Segment Start: Source records
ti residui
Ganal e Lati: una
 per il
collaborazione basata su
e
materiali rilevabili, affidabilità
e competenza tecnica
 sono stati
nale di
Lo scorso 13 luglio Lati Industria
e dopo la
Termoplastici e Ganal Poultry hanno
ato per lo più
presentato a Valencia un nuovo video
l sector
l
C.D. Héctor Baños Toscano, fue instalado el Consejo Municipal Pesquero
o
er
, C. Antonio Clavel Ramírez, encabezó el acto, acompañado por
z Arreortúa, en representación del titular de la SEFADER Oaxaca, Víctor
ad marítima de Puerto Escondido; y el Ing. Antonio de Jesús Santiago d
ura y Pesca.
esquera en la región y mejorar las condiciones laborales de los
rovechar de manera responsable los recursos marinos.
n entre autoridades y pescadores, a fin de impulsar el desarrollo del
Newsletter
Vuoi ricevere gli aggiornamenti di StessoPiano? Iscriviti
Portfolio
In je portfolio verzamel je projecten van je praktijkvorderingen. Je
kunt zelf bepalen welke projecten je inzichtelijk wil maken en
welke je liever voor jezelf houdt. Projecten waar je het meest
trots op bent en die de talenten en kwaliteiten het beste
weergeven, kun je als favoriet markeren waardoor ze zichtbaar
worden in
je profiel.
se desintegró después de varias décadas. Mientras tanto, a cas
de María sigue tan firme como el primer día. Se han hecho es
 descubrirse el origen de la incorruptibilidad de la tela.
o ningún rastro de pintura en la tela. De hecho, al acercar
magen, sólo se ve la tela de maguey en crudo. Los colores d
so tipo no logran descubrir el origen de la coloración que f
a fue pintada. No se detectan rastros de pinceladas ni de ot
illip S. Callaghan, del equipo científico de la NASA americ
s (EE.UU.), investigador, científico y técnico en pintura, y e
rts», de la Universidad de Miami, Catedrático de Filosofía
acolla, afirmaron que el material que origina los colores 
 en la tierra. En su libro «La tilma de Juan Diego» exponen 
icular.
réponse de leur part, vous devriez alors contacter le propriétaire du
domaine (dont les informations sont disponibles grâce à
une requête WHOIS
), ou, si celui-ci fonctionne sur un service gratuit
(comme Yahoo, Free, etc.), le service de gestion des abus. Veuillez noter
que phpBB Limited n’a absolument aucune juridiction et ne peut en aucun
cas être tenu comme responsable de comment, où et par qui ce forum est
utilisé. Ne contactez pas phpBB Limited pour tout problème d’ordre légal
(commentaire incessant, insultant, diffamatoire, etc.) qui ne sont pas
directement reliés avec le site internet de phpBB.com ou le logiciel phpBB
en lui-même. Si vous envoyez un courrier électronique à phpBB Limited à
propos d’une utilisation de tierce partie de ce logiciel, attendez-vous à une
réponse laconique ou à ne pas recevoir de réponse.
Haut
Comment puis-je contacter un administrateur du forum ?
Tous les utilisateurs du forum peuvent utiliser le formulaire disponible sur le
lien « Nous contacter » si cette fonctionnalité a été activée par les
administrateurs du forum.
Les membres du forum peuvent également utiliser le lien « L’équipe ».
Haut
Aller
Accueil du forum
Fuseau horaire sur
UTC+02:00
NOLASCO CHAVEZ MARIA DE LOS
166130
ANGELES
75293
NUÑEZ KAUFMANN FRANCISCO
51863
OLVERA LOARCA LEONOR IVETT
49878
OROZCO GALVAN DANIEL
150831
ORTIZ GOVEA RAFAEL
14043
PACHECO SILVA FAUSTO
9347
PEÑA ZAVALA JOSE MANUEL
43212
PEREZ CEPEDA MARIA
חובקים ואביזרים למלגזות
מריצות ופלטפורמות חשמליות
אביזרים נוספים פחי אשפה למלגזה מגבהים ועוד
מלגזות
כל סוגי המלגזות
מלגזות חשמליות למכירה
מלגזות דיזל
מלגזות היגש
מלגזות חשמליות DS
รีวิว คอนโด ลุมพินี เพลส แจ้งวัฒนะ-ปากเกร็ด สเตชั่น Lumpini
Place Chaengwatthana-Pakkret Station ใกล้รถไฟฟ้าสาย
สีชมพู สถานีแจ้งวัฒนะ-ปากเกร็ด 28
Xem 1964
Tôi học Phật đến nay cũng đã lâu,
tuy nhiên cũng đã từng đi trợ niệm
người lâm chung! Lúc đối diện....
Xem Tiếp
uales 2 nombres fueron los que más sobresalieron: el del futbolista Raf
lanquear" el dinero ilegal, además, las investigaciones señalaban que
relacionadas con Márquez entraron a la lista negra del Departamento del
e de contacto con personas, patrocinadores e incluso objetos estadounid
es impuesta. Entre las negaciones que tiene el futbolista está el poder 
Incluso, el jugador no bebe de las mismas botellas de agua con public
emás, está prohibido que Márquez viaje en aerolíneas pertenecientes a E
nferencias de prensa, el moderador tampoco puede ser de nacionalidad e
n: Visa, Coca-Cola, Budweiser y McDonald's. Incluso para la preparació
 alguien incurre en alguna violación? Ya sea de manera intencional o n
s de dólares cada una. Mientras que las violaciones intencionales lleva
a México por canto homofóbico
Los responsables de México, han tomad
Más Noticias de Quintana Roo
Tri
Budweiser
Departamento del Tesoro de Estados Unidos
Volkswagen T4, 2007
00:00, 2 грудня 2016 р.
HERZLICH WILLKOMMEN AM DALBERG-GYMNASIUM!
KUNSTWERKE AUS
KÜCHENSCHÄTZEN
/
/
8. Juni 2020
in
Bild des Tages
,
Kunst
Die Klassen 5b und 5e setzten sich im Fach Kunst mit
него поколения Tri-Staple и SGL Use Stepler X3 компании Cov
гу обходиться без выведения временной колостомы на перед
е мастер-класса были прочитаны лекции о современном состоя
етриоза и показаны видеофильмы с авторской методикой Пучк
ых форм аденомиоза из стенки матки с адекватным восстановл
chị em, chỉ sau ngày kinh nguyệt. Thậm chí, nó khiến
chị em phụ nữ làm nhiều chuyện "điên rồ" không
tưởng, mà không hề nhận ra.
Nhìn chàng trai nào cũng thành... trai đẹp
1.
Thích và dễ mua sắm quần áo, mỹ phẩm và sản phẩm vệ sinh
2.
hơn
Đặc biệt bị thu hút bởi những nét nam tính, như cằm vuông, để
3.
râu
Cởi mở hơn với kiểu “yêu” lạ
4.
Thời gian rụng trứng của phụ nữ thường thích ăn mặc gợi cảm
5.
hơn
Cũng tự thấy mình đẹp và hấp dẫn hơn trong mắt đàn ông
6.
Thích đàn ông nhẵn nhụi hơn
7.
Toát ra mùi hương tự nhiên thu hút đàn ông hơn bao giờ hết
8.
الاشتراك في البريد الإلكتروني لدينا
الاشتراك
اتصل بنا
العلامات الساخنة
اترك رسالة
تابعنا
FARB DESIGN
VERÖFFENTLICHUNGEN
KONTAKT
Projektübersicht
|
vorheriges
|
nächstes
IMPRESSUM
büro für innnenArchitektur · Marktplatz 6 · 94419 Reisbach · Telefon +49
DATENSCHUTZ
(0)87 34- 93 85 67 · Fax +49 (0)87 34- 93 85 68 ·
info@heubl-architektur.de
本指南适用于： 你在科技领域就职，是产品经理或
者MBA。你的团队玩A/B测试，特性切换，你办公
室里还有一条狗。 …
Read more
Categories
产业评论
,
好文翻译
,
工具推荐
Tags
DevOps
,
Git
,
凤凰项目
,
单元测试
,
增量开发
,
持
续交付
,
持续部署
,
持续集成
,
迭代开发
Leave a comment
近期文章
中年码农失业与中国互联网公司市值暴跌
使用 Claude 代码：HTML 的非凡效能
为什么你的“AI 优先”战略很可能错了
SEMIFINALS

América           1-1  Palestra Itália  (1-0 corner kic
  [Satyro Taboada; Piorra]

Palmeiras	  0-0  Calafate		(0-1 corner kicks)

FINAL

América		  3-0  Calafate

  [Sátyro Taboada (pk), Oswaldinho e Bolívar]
Segment End: Source records
Could you repeat every record above exactly as it appears?

ti residui
Ganal e Lati: una
 per il
collaborazione basata su
e
materiali rilevabili, affidabilità
e competenza tecnica
 sono stati
nale di
Lo scorso 13 luglio Lati Industria
e dopo la
Termoplastici e Ganal Poultry hanno
ato per lo più
presentato a Valencia un nuovo video
l sector
l
C.D. Héctor Baños Toscano, fue instalado el Consejo Municipal Pesquero
o
er
, C. Antonio Clavel Ramírez, encabezó el acto, acompañado por
z Arreortúa, en representación del titular de la SEFADER Oaxaca, Víctor
ad marítima de Puerto Escondido; y el Ing. Antonio de Jesús Santiago d
ura y Pesca.
esquera en la región y mejorar las condiciones laborales de los
rovechar de manera responsable los recursos marinos.
n entre autoridades y pescadores, a fin de impulsar el desarrollo del
Newsletter
Vuoi ricevere gli aggiornamenti di StessoPiano? Iscriviti
Portfolio
In je portfolio verzamel je projecten van je praktijkvorderingen. Je
kunt zelf bepalen welke projecten je inzichtelijk wil maken en
welke je liever voor jezelf houdt. Projecten waar je het meest
trots op bent en die de talenten en kwaliteiten het beste
weergeven, kun je als favoriet markeren waardoor ze zichtbaar
worden in
je profiel.
se desintegró después de varias décadas. Mientras tanto, a cas
de María sigue tan firme como el primer día. Se han hecho es
 descubrirse el origen de la incorruptibilidad de la tela.
o ningún rastro de pintura en la tela. De hecho, al acercar
magen, sólo se ve la tela de maguey en crudo. Los colores d
so tipo no logran descubrir el origen de la coloración que f
a fue pintada. No se detectan rastros de pinceladas ni de ot
illip S. Callaghan, del equipo científico de la NASA americ
s (EE.UU.), investigador, científico y técnico en pintura, y e
rts», de la Universidad de Miami, Catedrático de Filosofía
acolla, afirmaron que el material que origina los colores 
 en la tierra. En su libro «La tilma de Juan Diego» exponen 
icular.
réponse de leur part, vous devriez alors contacter le propriétaire du
domaine (dont les informations sont disponibles grâce à
une requête WHOIS
), ou, si celui-ci fonctionne sur un service gratuit
(comme Yahoo, Free, etc.), le service de gestion des abus. Veuillez noter
que phpBB Limited n’a absolument aucune juridiction et ne peut en aucun
cas être tenu comme responsable de comment, où et par qui ce forum est
utilisé. Ne contactez pas phpBB Limited pour tout problème d’ordre légal
(commentaire incessant, insultant, diffamatoire, etc.) qui ne sont pas
directement reliés avec le site internet de phpBB.com ou le logiciel phpBB
en lui-même. Si vous envoyez un courrier électronique à phpBB Limited à
propos d’une utilisation de tierce partie de ce logiciel, attendez-vous à une
réponse laconique ou à ne pas recevoir de réponse.
Haut
Comment puis-je contacter un administrateur du forum ?
Tous les utilisateurs du forum peuvent utiliser le formulaire disponible sur le
lien « Nous contacter » si cette fonctionnalité a été activée par les
administrateurs du forum.
Les membres du forum peuvent également utiliser le lien « L’équipe ».
Haut
Aller
Accueil du forum
Fuseau horaire sur
UTC+02:00
NOLASCO CHAVEZ MARIA DE LOS
166130
ANGELES
75293
NUÑEZ KAUFMANN FRANCISCO
51863
OLVERA LOARCA LEONOR IVETT
49878
OROZCO GALVAN DANIEL
150831
ORTIZ GOVEA RAFAEL
14043
PACHECO SILVA FAUSTO
9347
PEÑA ZAVALA JOSE MANUEL
43212
PEREZ CEPEDA MARIA
חובקים ואביזרים למלגזות
מריצות ופלטפורמות חשמליות
אביזרים נוספים פחי אשפה למלגזה מגבהים ועוד
מלגזות
כל סוגי המלגזות
מלגזות חשמליות למכירה
מלגזות דיזל
מלגזות היגש
מלגזות חשמליות DS
รีวิว คอนโด ลุมพินี เพลส แจ้งวัฒนะ-ปากเกร็ด สเตชั่น Lumpini
Place Chaengwatthana-Pakkret Station ใกล้รถไฟฟ้าสาย
สีชมพู สถานีแจ้งวัฒนะ-ปากเกร็ด 28
Xem 1964
Tôi học Phật đến nay cũng đã lâu,
tuy nhiên cũng đã từng đi trợ niệm
người lâm chung! Lúc đối diện....
Xem Tiếp
uales 2 nombres fueron los que más sobresalieron: el del futbolista Raf
lanquear" el dinero ilegal, además, las investigaciones señalaban que
relacionadas con Márquez entraron a la lista negra del Departamento del
e de contacto con personas, patrocinadores e incluso objetos estadounid
es impuesta. Entre las negaciones que tiene el futbolista está el poder 
Incluso, el jugador no bebe de las mismas botellas de agua con public
emás, está prohibido que Márquez viaje en aerolíneas pertenecientes a E
nferencias de prensa, el moderador tampoco puede ser de nacionalidad e
n: Visa, Coca-Cola, Budweiser y McDonald's. Incluso para la preparació
 alguien incurre en alguna violación? Ya sea de manera intencional o n
s de dólares cada una. Mientras que las violaciones intencionales lleva
a México por canto homofóbico
Los responsables de México, han tomad
Más Noticias de Quintana Roo
Tri
Budweiser
Departamento del Tesoro de Estados Unidos
Volkswagen T4, 2007
00:00, 2 грудня 2016 р.
HERZLICH WILLKOMMEN AM DALBERG-GYMNASIUM!
KUNSTWERKE AUS
KÜCHENSCHÄTZEN
/
/
8. Juni 2020
in
Bild des Tages
,
Kunst
Die Klassen 5b und 5e setzten sich im Fach Kunst mit
него поколения Tri-Staple и SGL Use Stepler X3 компании Cov
гу обходиться без выведения временной колостомы на перед
е мастер-класса были прочитаны лекции о современном состоя
етриоза и показаны видеофильмы с авторской методикой Пучк
ых форм аденомиоза из стенки матки с адекватным восстановл
chị em, chỉ sau ngày kinh nguyệt. Thậm chí, nó khiến
chị em phụ nữ làm nhiều chuyện "điên rồ" không
tưởng, mà không hề nhận ra.
Nhìn chàng trai nào cũng thành... trai đẹp
1.
Thích và dễ mua sắm quần áo, mỹ phẩm và sản phẩm vệ sinh
2.
hơn
Đặc biệt bị thu hút bởi những nét nam tính, như cằm vuông, để
3.
râu
Cởi mở hơn với kiểu “yêu” lạ
4.
Thời gian rụng trứng của phụ nữ thường thích ăn mặc gợi cảm
5.
hơn
Cũng tự thấy mình đẹp và hấp dẫn hơn trong mắt đàn ông
6.
Thích đàn ông nhẵn nhụi hơn
7.
Toát ra mùi hương tự nhiên thu hút đàn ông hơn bao giờ hết
8.
الاشتراك في البريد الإلكتروني لدينا
الاشتراك
اتصل بنا
العلامات الساخنة
اترك رسالة
تابعنا
FARB DESIGN
VERÖFFENTLICHUNGEN
KONTAKT
Projektübersicht
|
vorheriges
|
nächstes
IMPRESSUM
büro für innnenArchitektur · Marktplatz 6 · 94419 Reisbach · Telefon +49
DATENSCHUTZ
(0)87 34- 93 85 67 · Fax +49 (0)87 34- 93 85 68 ·
info@heubl-architektur.de
本指南适用于： 你在科技领域就职，是产品经理或
者MBA。你的团队玩A/B测试，特性切换，你办公
室里还有一条狗。 …
Read more
Categories
产业评论
,
好文翻译
,
工具推荐
Tags
DevOps
,
Git
,
凤凰项目
,
单元测试
,
增量开发
,
持
续交付
,
持续部署
,
持续集成
,
迭代开发
Leave a comment
近期文章
中年码农失业与中国互联网公司市值暴跌
使用 Claude 代码：HTML 的非凡效能
为什么你的“AI 优先”战略很可能错了
SEMIFINALS

América           1-1  Palestra Itália  (1-0 corner kic
  [Satyro Taboada; Piorra]

Palmeiras	  0-0  Calafate		(0-1 corner kicks)

FINAL

América		  3-0  Calafate

  [Sátyro Taboada (pk), Oswaldinho e Bolívar]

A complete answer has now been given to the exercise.